Talking Program [Archive]

worksofcraft

August 23rd, 2010, 03:39 AM

I know this forum is for programming talk but I'm writing a talking program (A speaking clock in Python, which I'm learning as I go).

It is part of my research into internationalization... you see different languages build sentences in different order so one can't literally translate each audio file. It is my intention to use the gettext package to select and sequence translated audio fragments, but that's a little way off yet...

So far I've created gstreamer objects to do the speaking but each fragment incurs a lot of overhead. What I want is a way to simply switch the selected input file and retain as much of the gstreamer pipeline as I can.

Can anyone help with experience, or ideas on how to do this efficiently?

worksofcraft

August 23rd, 2010, 05:55 AM

lol, I'm so dumb... I already was given the answer in example 2.3 of http://pygstdocs.berlios.de/pygst-tutorial/playbin.html and I even had modularized earlier into inheriting from a common AudioPlayer base class...

So my next step is the really hard one...
In English it has to say something like:

"at the 3rd beep it will be 40 5 minutes past 4", where 3rd, 40, 5 and 4 are all speech fragments that are selected based on program variables.

but in Dutch for instance, I gather it needs to say:

"bij de 3e fluit toon zal het 4 uur 5 en 40 zijn

so like a completely different sequence of the same variables and different arrangement of fixed sound bytes in between :shock:

Well you might be anticipating how the translator will have to make a format string consisting of sound file names to be played but meanwhile I really just don't know if there are languages out there that would need to differentiate on more than these 4 variables :(

So if anyone has any suggestions... I'm all ears, because I'll try to think of a solution before I get carried away with more coding ;)
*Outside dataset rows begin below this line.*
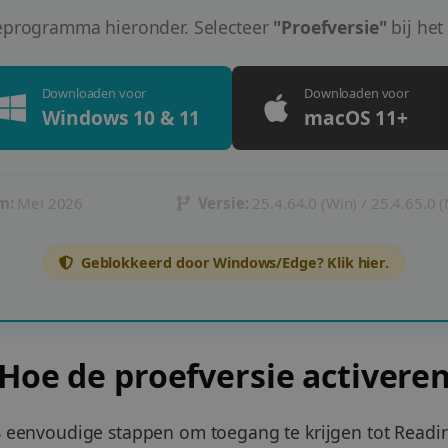
ieprogramma hieronder. Selecteer
"Proefversie"
bij het
Downloaden voor
Downloaden voor
Windows 10 & 11
macOS 11+
m:
Mei 2026
Versie:
25.4.64.0 (Win) / 25.4.65.0 
Geblokkeerd door Windows/Edge? Klik hier.
Hoe de proefversie activere
 eenvoudige stappen om toegang te krijgen tot Readiri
p.s. I just realized that "tenty two" is not a good way to say twelve, so since similar may occur in different languages for different numbers I suppose the only universal way to do it is to have 59 separate sound files for all the minutes from 1 to 59

worksofcraft

August 23rd, 2010, 11:35 AM

The basic speech internationalization is very simple: a translatable format string that specifies the fixed audio files and takes as parameters two calls to dngettext(): One for the number of minutes and one for the hour.

Both these could have text domain _speaknumbers. The _speaknumbers domain would need no less than 60 plural forms: e.g. files 0.ogg to 59.ogg as translations of the word 'number.ogg'.

A third parameter can be an ordinary call to ngettext to pluralise the speech file selection for either 'minute' or 'minutes'.

However that does produce a fairly robotic sounding results like
"it will be zero minutes past nineteen".
From a format that looks like:

gettext("it_will_be {0} {2} past {1}").format(
dngettext('_speaknumber', 'number.ogg', '', minute),
dngettext('_speaknumber, 'number.ogg', '', hour)
ngettext('minute.ogg', 'minutes.ogg', minute),
)

This might not be considered acceptable in some languages (including English).

I can easily improve that by having separate domains for the minutes and the hours and then substitute 'midday' and 'midnight' and make 13...23 map onto 1 to 11 pm in a _speakhour domain, but at the moment I'm having fun making my own gstreamer audio editor to produce all the sound clips :)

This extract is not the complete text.